──────── DATA FOR REVIEW ────────

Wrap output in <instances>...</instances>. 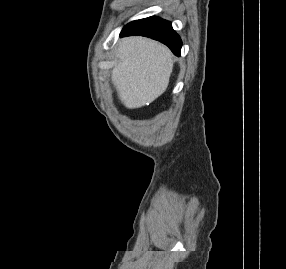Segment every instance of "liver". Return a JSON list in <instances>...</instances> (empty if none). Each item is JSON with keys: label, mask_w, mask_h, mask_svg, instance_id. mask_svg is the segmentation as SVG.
Masks as SVG:
<instances>
[{"label": "liver", "mask_w": 286, "mask_h": 269, "mask_svg": "<svg viewBox=\"0 0 286 269\" xmlns=\"http://www.w3.org/2000/svg\"><path fill=\"white\" fill-rule=\"evenodd\" d=\"M111 80L121 102L130 109L153 102L165 92L173 69L169 49L144 37L119 42Z\"/></svg>", "instance_id": "obj_1"}]
</instances>
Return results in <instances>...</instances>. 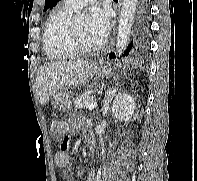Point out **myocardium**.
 <instances>
[{
	"label": "myocardium",
	"instance_id": "f54148a6",
	"mask_svg": "<svg viewBox=\"0 0 197 181\" xmlns=\"http://www.w3.org/2000/svg\"><path fill=\"white\" fill-rule=\"evenodd\" d=\"M68 39L72 49L79 55H91L98 52L102 48V43H99L94 47L84 46L78 38L74 24H70Z\"/></svg>",
	"mask_w": 197,
	"mask_h": 181
}]
</instances>
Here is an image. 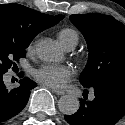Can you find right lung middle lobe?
Returning a JSON list of instances; mask_svg holds the SVG:
<instances>
[{"instance_id": "dd1d6c3e", "label": "right lung middle lobe", "mask_w": 125, "mask_h": 125, "mask_svg": "<svg viewBox=\"0 0 125 125\" xmlns=\"http://www.w3.org/2000/svg\"><path fill=\"white\" fill-rule=\"evenodd\" d=\"M29 43L14 42L8 38L0 37V74H4L15 62L25 57V49Z\"/></svg>"}]
</instances>
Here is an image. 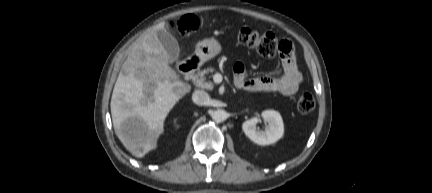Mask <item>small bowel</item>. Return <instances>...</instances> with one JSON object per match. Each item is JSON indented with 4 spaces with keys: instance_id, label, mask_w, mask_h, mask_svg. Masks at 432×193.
Masks as SVG:
<instances>
[{
    "instance_id": "c3829d8e",
    "label": "small bowel",
    "mask_w": 432,
    "mask_h": 193,
    "mask_svg": "<svg viewBox=\"0 0 432 193\" xmlns=\"http://www.w3.org/2000/svg\"><path fill=\"white\" fill-rule=\"evenodd\" d=\"M283 72L277 76H260L247 78L243 63L237 62L234 67L235 84L248 91L278 92L293 95L297 92L303 77L298 69L293 49L288 55H281Z\"/></svg>"
}]
</instances>
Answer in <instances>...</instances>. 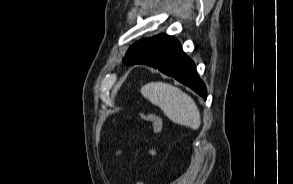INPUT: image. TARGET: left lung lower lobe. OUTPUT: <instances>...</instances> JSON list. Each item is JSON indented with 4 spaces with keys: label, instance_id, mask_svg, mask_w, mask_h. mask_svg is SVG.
<instances>
[{
    "label": "left lung lower lobe",
    "instance_id": "left-lung-lower-lobe-1",
    "mask_svg": "<svg viewBox=\"0 0 293 184\" xmlns=\"http://www.w3.org/2000/svg\"><path fill=\"white\" fill-rule=\"evenodd\" d=\"M146 50L149 57L137 64L159 69L190 87L206 100V87L198 76L194 62L182 51L178 40L166 34H159L147 42Z\"/></svg>",
    "mask_w": 293,
    "mask_h": 184
}]
</instances>
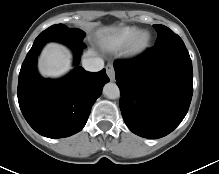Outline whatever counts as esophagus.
I'll return each mask as SVG.
<instances>
[{"label":"esophagus","mask_w":219,"mask_h":174,"mask_svg":"<svg viewBox=\"0 0 219 174\" xmlns=\"http://www.w3.org/2000/svg\"><path fill=\"white\" fill-rule=\"evenodd\" d=\"M106 72H107V75H108L109 79H110L111 81H114V80H115V71H114L113 65L108 64V65L106 66Z\"/></svg>","instance_id":"34e87169"}]
</instances>
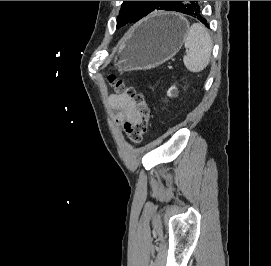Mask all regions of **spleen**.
I'll return each instance as SVG.
<instances>
[{
	"mask_svg": "<svg viewBox=\"0 0 271 266\" xmlns=\"http://www.w3.org/2000/svg\"><path fill=\"white\" fill-rule=\"evenodd\" d=\"M184 46L186 68L194 73L204 70L210 62L213 47L208 30L200 23L192 24L185 35Z\"/></svg>",
	"mask_w": 271,
	"mask_h": 266,
	"instance_id": "spleen-1",
	"label": "spleen"
}]
</instances>
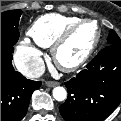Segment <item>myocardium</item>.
Segmentation results:
<instances>
[{"mask_svg": "<svg viewBox=\"0 0 121 121\" xmlns=\"http://www.w3.org/2000/svg\"><path fill=\"white\" fill-rule=\"evenodd\" d=\"M91 23L96 26L97 29V36L92 44V46L89 48V50L77 61L73 63H64L59 59V50L61 47L70 39L72 34L75 32L76 29H78L80 26L83 24ZM102 37V31L101 27L98 23L91 19H80L70 25L68 28H66L59 36L58 38L54 41V43L51 46V54H52V59L54 64L62 71L64 72H74L81 67H83L89 59L92 57L94 52L96 51Z\"/></svg>", "mask_w": 121, "mask_h": 121, "instance_id": "1", "label": "myocardium"}]
</instances>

────────

### PROBLEM DETAILS
Look above for the line containing "Mask all regions of **spleen**.", then retype it and each line after it to the end of the records, exactly and without pictures.

### PROBLEM SOLUTION
Mask all regions of **spleen**.
I'll return each instance as SVG.
<instances>
[{
	"mask_svg": "<svg viewBox=\"0 0 271 266\" xmlns=\"http://www.w3.org/2000/svg\"><path fill=\"white\" fill-rule=\"evenodd\" d=\"M184 46L186 68L194 73L204 70L210 62L213 47L208 30L200 23L192 24L185 35Z\"/></svg>",
	"mask_w": 271,
	"mask_h": 266,
	"instance_id": "spleen-1",
	"label": "spleen"
}]
</instances>
Segment <item>myocardium</item>.
Segmentation results:
<instances>
[{"mask_svg": "<svg viewBox=\"0 0 121 121\" xmlns=\"http://www.w3.org/2000/svg\"><path fill=\"white\" fill-rule=\"evenodd\" d=\"M91 23L96 26L97 29V36L92 44V46L89 48V50L77 61L73 63H64L59 59V50L61 47L70 39L72 34L75 32L76 29H78L80 26L83 24ZM102 37V31L101 27L98 23L91 19H80L70 25L68 28H66L59 36L58 38L54 41V43L51 46V54H52V59L54 64L62 71L64 72H74L81 67H83L89 59L92 57L94 52L96 51Z\"/></svg>", "mask_w": 121, "mask_h": 121, "instance_id": "1", "label": "myocardium"}]
</instances>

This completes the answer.